In our study, the gene-centric pathways could identify cancer types better than their corresponding central genes (
Figure 3). For some cancer types, they also provided a larger proportion of potential biomarkers than classical pathways, yet no clear overall trend could be identified.
On the other hand, in the case of potential survival biomarkers (
Figure 9B,D and
Figure 10B,D,F) pathways of either type did not show a high advantage over single genes (
Figure 8). In terms of the percentage of successful potential biomarkers, single genes were the best category in six cancer types, whereas gene-centric and classical pathways were each on the top in eight cancer types.

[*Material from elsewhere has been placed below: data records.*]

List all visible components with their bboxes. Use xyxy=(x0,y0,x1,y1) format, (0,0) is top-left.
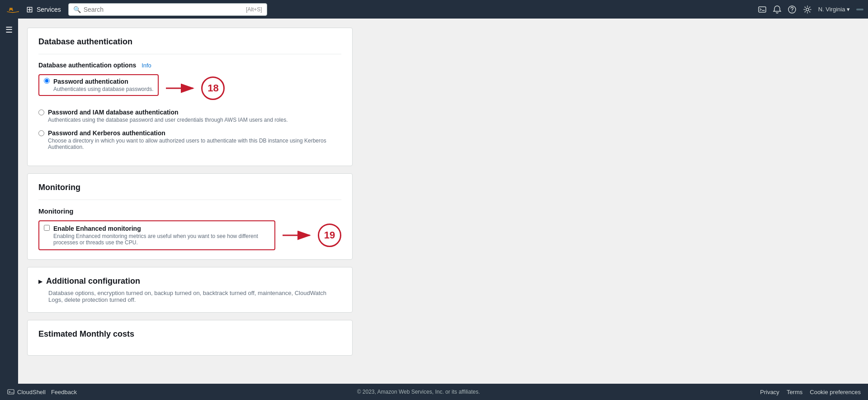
iam-auth-option: Password and IAM database authentication… xyxy=(38,109,341,123)
top-navigation: ⊞ Services 🔍 [Alt+S] N. Virginia ▾ xyxy=(0,0,868,19)
cloudshell-label: CloudShell xyxy=(17,389,46,395)
cookie-preferences-link[interactable]: Cookie preferences xyxy=(810,389,861,395)
search-shortcut: [Alt+S] xyxy=(246,6,262,13)
iam-auth-desc: Authenticates using the database passwor… xyxy=(48,117,288,123)
password-auth-option-box: Password authentication Authenticates us… xyxy=(38,74,159,96)
footer-left: CloudShell Feedback xyxy=(7,388,77,395)
enhanced-monitoring-desc: Enabling Enhanced monitoring metrics are… xyxy=(53,233,270,246)
feedback-button[interactable]: Feedback xyxy=(51,389,77,395)
additional-config-header[interactable]: ▶ Additional configuration xyxy=(38,276,341,286)
kerberos-auth-desc: Choose a directory in which you want to … xyxy=(48,138,341,150)
search-bar: 🔍 [Alt+S] xyxy=(68,3,267,16)
help-icon[interactable] xyxy=(788,5,797,14)
info-link[interactable]: Info xyxy=(142,62,151,69)
annotation-arrow-19 xyxy=(283,226,314,244)
db-auth-title: Database authentication xyxy=(38,37,341,47)
main-content: Database authentication Database authent… xyxy=(18,19,868,384)
footer-right: Privacy Terms Cookie preferences xyxy=(760,389,861,395)
svg-point-5 xyxy=(792,11,793,12)
search-icon: 🔍 xyxy=(73,6,81,13)
enhanced-monitoring-label: Enable Enhanced monitoring xyxy=(53,225,141,232)
annotation-circle-18: 18 xyxy=(201,76,225,100)
password-auth-label: Password authentication xyxy=(53,78,153,85)
kerberos-auth-label: Password and Kerberos authentication xyxy=(48,129,165,137)
additional-config-section: ▶ Additional configuration Database opti… xyxy=(27,267,353,313)
bell-icon[interactable] xyxy=(773,5,781,14)
additional-config-desc: Database options, encryption turned on, … xyxy=(48,290,341,303)
settings-icon[interactable] xyxy=(803,5,812,14)
field-label: Database authentication options xyxy=(38,62,136,69)
additional-config-title: Additional configuration xyxy=(46,276,140,286)
annotation-19: 19 xyxy=(283,224,341,247)
kerberos-auth-option: Password and Kerberos authentication Cho… xyxy=(38,129,341,150)
enhanced-monitoring-box: Enable Enhanced monitoring Enabling Enha… xyxy=(38,220,275,250)
annotation-arrow-18 xyxy=(166,79,198,97)
sidebar-menu-icon[interactable]: ☰ xyxy=(5,25,13,35)
field-header: Database authentication options Info xyxy=(38,62,341,69)
password-auth-desc: Authenticates using database passwords. xyxy=(53,86,153,92)
user-avatar[interactable] xyxy=(856,9,863,10)
services-nav-button[interactable]: Services xyxy=(37,6,61,13)
terms-link[interactable]: Terms xyxy=(787,389,802,395)
annotation-18: 18 xyxy=(166,76,225,100)
chevron-right-icon: ▶ xyxy=(38,278,42,285)
svg-rect-11 xyxy=(8,390,14,394)
password-auth-radio[interactable] xyxy=(44,78,50,84)
estimated-costs-title: Estimated Monthly costs xyxy=(38,329,341,339)
aws-logo-icon[interactable] xyxy=(5,4,21,15)
sidebar: ☰ xyxy=(0,19,18,384)
footer-copyright: © 2023, Amazon Web Services, Inc. or its… xyxy=(84,389,753,395)
kerberos-auth-radio[interactable] xyxy=(38,130,44,136)
terminal-footer-icon xyxy=(7,388,14,395)
grid-icon[interactable]: ⊞ xyxy=(26,5,33,14)
nav-icons: N. Virginia ▾ xyxy=(758,5,863,14)
iam-auth-label: Password and IAM database authentication xyxy=(48,109,179,116)
terminal-icon[interactable] xyxy=(758,5,767,14)
annotation-circle-19: 19 xyxy=(318,224,341,247)
svg-rect-2 xyxy=(759,7,766,12)
iam-auth-radio[interactable] xyxy=(38,110,44,115)
cloudshell-button[interactable]: CloudShell xyxy=(7,388,46,395)
db-auth-section: Database authentication Database authent… xyxy=(27,28,353,166)
svg-point-6 xyxy=(806,8,809,11)
estimated-costs-section: Estimated Monthly costs xyxy=(27,320,353,356)
services-label: Services xyxy=(37,6,61,13)
monitoring-section: Monitoring Monitoring Enable Enhanced mo… xyxy=(27,173,353,260)
monitoring-subsection-title: Monitoring xyxy=(38,207,341,215)
search-input[interactable] xyxy=(84,6,243,13)
footer: CloudShell Feedback © 2023, Amazon Web S… xyxy=(0,384,868,400)
region-selector[interactable]: N. Virginia ▾ xyxy=(818,6,850,13)
monitoring-title: Monitoring xyxy=(38,183,341,192)
privacy-link[interactable]: Privacy xyxy=(760,389,779,395)
enhanced-monitoring-checkbox[interactable] xyxy=(44,225,50,231)
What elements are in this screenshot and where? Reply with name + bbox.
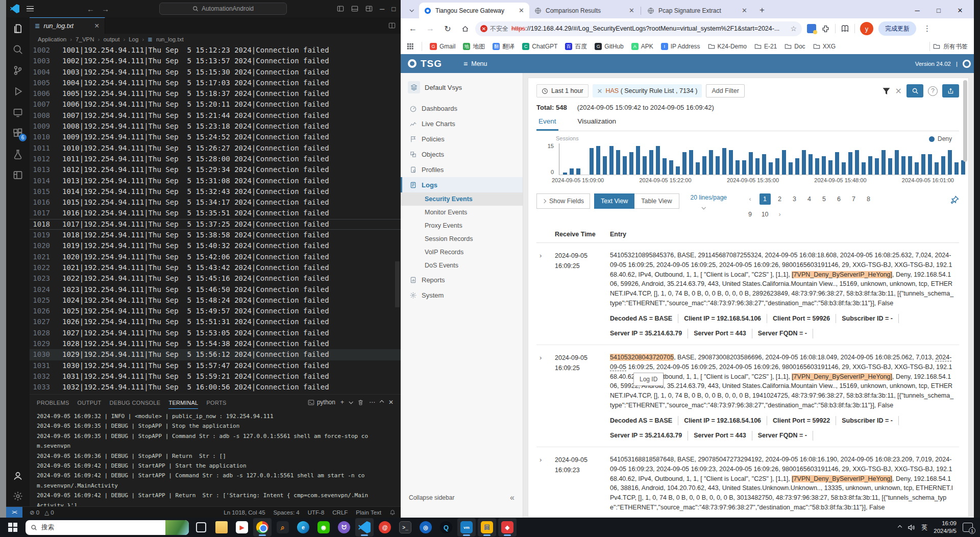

We also speculate here that our approach can be employed not only to screen for cancer type or survival biomarkers but also to identify new therapeutic response biomarkers or tumorigenesis-associated gene networks. Overall, we found that the percentage of high-quality potential biomarkers was statistically significantly higher among the molecular pathways, both gene-centric and classical, than in individual genes. In turn, both types of pathways showed comparable performance. Thus, we conclude that pathway activation level is the advanced type of new generation of cancer biomarkers.
The potential biomarkers identified here may be of interest for molecular cancer research. By analyzing pathway activities, we can gain deeper insights into the pathophysiology of specific cancer types and unravel complex molecular networks that drive tumorigenesis. Moreover, the identification of new algorithmically constructed pathways with clinical relevance may enhance the search for novel drug targets and the development of more effective therapeutic interventions.
Furthermore, we believe that such momentary algorithmic computer building of pathways is a new credible alternative to time-consuming hypothesis-driven manual reconstruction of pathways and can replace it in the nearest future.